Health + Behavior

How head and neck cancers respond to radiation depends in part on HPV status

Cells become more resistant to treatment if they are HPV-negative, UCLA-led study shows


People whose head and neck cancers test positive for the human papilloma virus are known to respond more favorably to radiation therapy than those whose cancers are HPV-negative, but an explanation for these differences has remained elusive.

Now, UCLA scientists have shown for the first time that radiation treatment transforms cancer cells into head and neck cancer stem cells — which are known to be resistant to radiation therapy — more effectively when the cancer tests negative for HPV. These findings shed light on why some head and neck cancers fare much worse after radiation therapy despite optimum treatment regimens.

Led by UCLA Jonsson Comprehensive Cancer Center members Dr. Erina Vlashi and Dr. Frank Pajonk, the study showed that the non-stem cancer cells that survived radiation therapy had the ability to convert into cancer stem cells, which have shown to be more resistant to radiation treatment. The process, called “radiation-induced conversion,” happened at a higher frequency in HPV-negative head and neck cancers, providing a clinically relevant explanation for the differences in response to radiation therapy.
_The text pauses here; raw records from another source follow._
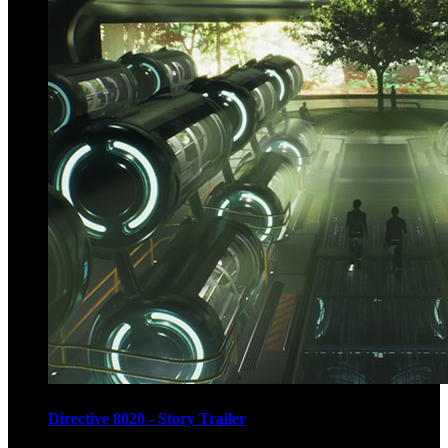
Directive 8020 - Story Trailer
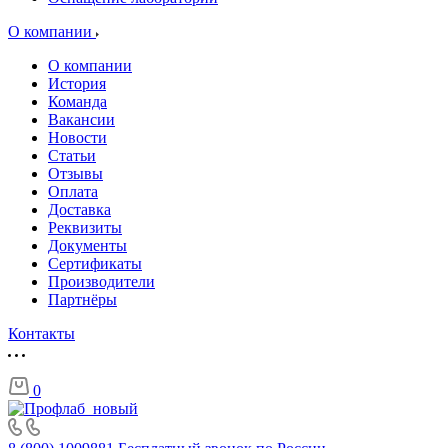
О компании
О компании
История
Команда
Вакансии
Новости
Статьи
Отзывы
Оплата
Доставка
Реквизиты
Документы
Сертификаты
Производители
Партнёры
Контакты
0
The team reviewed 162 head and neck squamous carcinomas patients over a two-year period, and confirmed that their outcomes were correlated with their HPV status.
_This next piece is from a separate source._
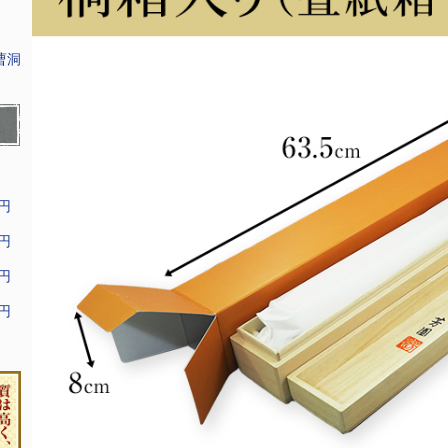
曹洞
9円
9円
9円
9円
The study built on Vlashi and Pajonk’s previous research in breast cancer.

While radiation therapy may have some negative consequences, it remains an indispensable treatment for cancer patients. Further studies are currently underway to identify drugs that can interfere with radiation-induced conversion, said Vlashi.

The scientists hope this research will lead to a new type of combination treatment to improve the response of head and neck tumor cells to radiation therapy.